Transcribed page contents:
=== Section Start ===

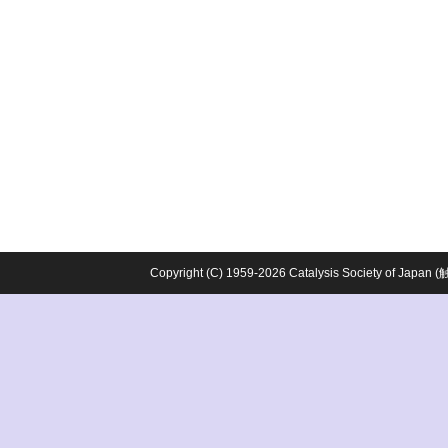
Copyright (C) 1959-2026 Catalysis Society o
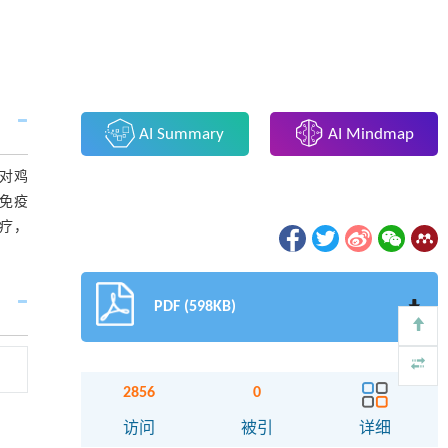
AI Summary
AI Mindmap
对鸡
免疫
疗，
PDF (598KB)
2856
0
访问
被引
详细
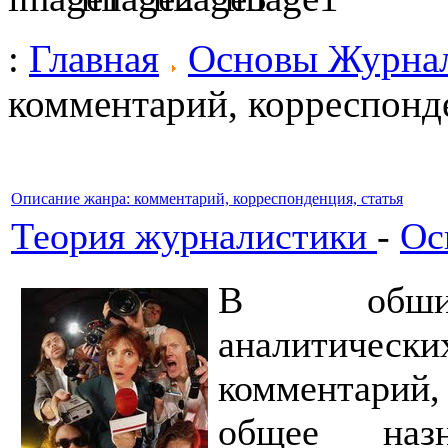
:
Главная
Основы Журна
комментарий, корреспонде
Описание жанра: комментарий, корреспонденция, статья
Теория журналистики
-
Ос
В обширн
аналитически
комментарий, 
общее назн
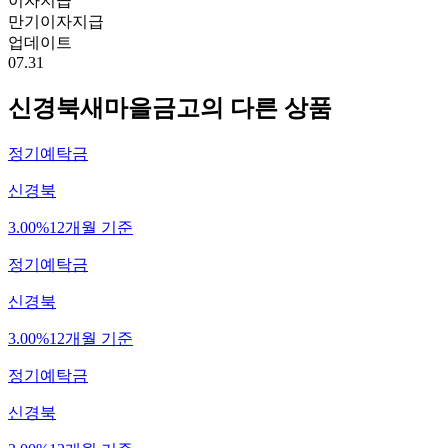
이자지급
만기이자지급
업데이트
07.31
신경북새마을금고
의 다른 상품
정기예탁금
신경북
3.00%
12개월 기준
정기예탁금
신경북
3.00%
12개월 기준
정기예탁금
신경북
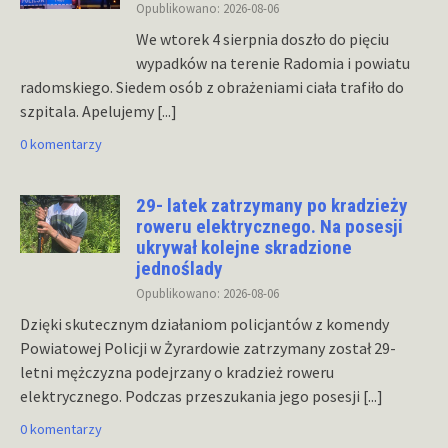
Opublikowano: 2026-08-06
We wtorek 4 sierpnia doszło do pięciu
wypadków na terenie Radomia i powiatu
radomskiego. Siedem osób z obrażeniami ciała trafiło do
szpitala. Apelujemy
[...]
0 komentarzy
29- latek zatrzymany po kradzieży
roweru elektrycznego. Na posesji
ukrywał kolejne skradzione
jednoślady
Opublikowano: 2026-08-06
Dzięki skutecznym działaniom policjantów z komendy
Powiatowej Policji w Żyrardowie zatrzymany został 29-
letni mężczyzna podejrzany o kradzież roweru
elektrycznego. Podczas przeszukania jego posesji
[...]
0 komentarzy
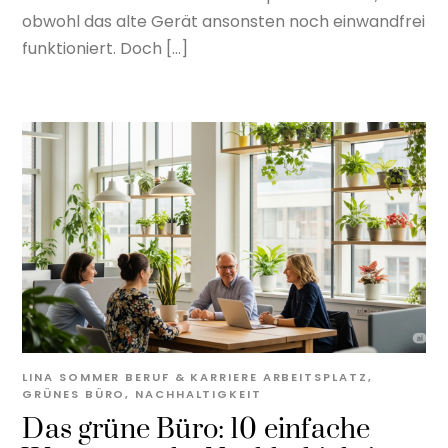
obwohl das alte Gerät ansonsten noch einwandfrei
funktioniert. Doch […]
LINA SOMMER
BERUF & KARRIERE
ARBEITSPLATZ
,
GRÜNES BÜRO
,
NACHHALTIGKEIT
Das grüne Büro: 10 einfache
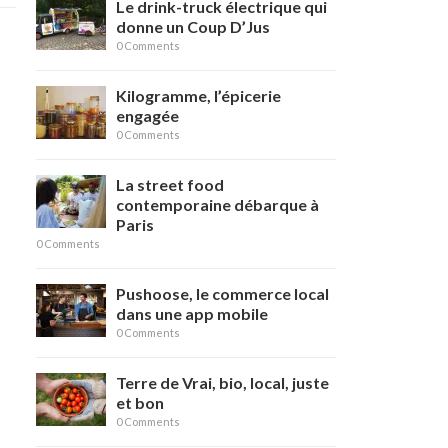
Le drink-truck électrique qui
donne un Coup D’Jus
0 Comments
Kilogramme, l’épicerie
engagée
0 Comments
La street food
contemporaine débarque à
Paris
0 Comments
Pushoose, le commerce local
dans une app mobile
0 Comments
Terre de Vrai, bio, local, juste
et bon
0 Comments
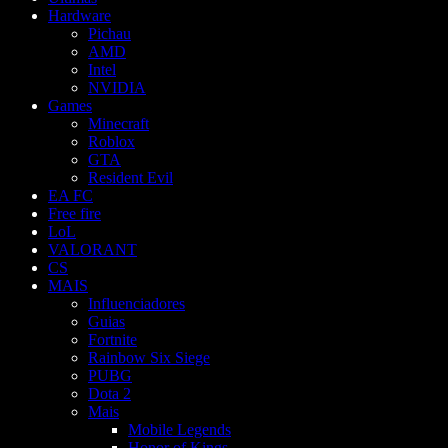
Hardware
Pichau
AMD
Intel
NVIDIA
Games
Minecraft
Roblox
GTA
Resident Evil
EA FC
Free fire
LoL
VALORANT
CS
MAIS
Influenciadores
Guias
Fortnite
Rainbow Six Siege
PUBG
Dota 2
Mais
Mobile Legends
Honor of Kings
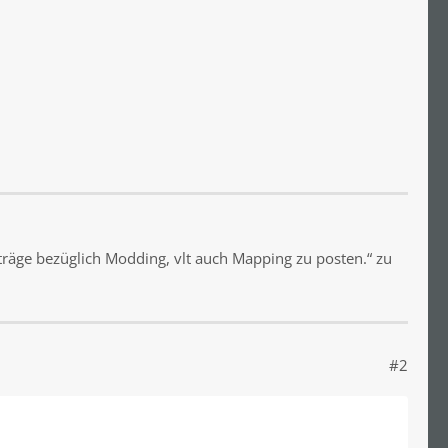
äge bezüglich Modding, vlt auch Mapping zu posten.“ zu
#2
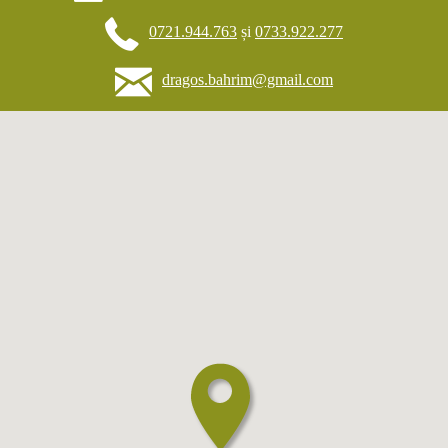
0721.944.763
și
0733.922.277
dragos.bahrim@gmail.com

=== Section End ===

| About this exercise |
With the pictures left aside, write out all of the records above exactly.

| Solved exercise |
Copyright (C) 1959-2026 Catalysis Society o
AI Summary
AI Mindmap
对鸡
免疫
疗，
PDF (598KB)
2856
0
访问
被引
详细
:
Главная
Основы Журна
комментарий, корреспонде
Описание жанра: комментарий, корреспонденция, статья
Теория журналистики
-
Ос
В обширн
аналитически
комментарий, 
общее назн
이자지급
만기이자지급
업데이트
07.31
신경북새마을금고
의 다른 상품
정기예탁금
신경북
3.00%
12개월 기준
정기예탁금
신경북
3.00%
12개월 기준
정기예탁금
신경북
Opublikowano: 2026-08-06
We wtorek 4 sierpnia doszło do pięciu
wypadków na terenie Radomia i powiatu
radomskiego. Siedem osób z obrażeniami ciała trafiło do
szpitala. Apelujemy
[...]
0 komentarzy
29- latek zatrzymany po kradzieży
roweru elektrycznego. Na posesji
ukrywał kolejne skradzione
jednoślady
Opublikowano: 2026-08-06
Dzięki skutecznym działaniom policjantów z komendy
Powiatowej Policji w Żyrardowie zatrzymany został 29-
letni mężczyzna podejrzany o kradzież roweru
elektrycznego. Podczas przeszukania jego posesji
[...]
0 komentarzy
obwohl das alte Gerät ansonsten noch einwandfrei
funktioniert. Doch […]
LINA SOMMER
BERUF & KARRIERE
ARBEITSPLATZ
,
GRÜNES BÜRO
,
NACHHALTIGKEIT
Das grüne Büro: 10 einfache
Le drink-truck électrique qui
donne un Coup D’Jus
0 Comments
Kilogramme, l’épicerie
engagée
0 Comments
La street food
contemporaine débarque à
Paris
0 Comments
Pushoose, le commerce local
dans une app mobile
0 Comments
Terre de Vrai, bio, local, juste
et bon
0 Comments
Hardware
Pichau
AMD
Intel
NVIDIA
Games
Minecraft
Roblox
GTA
Resident Evil
EA FC
Free fire
LoL
VALORANT
CS
MAIS
Influenciadores
Guias
Fortnite
Rainbow Six Siege
PUBG
Dota 2
Mais
Mobile Legends
Honor of Kings
äge bezüglich Modding, vlt auch Mapping zu posten.“ zu
#2
0721.944.763
și
0733.922.277
dragos.bahrim@gmail.com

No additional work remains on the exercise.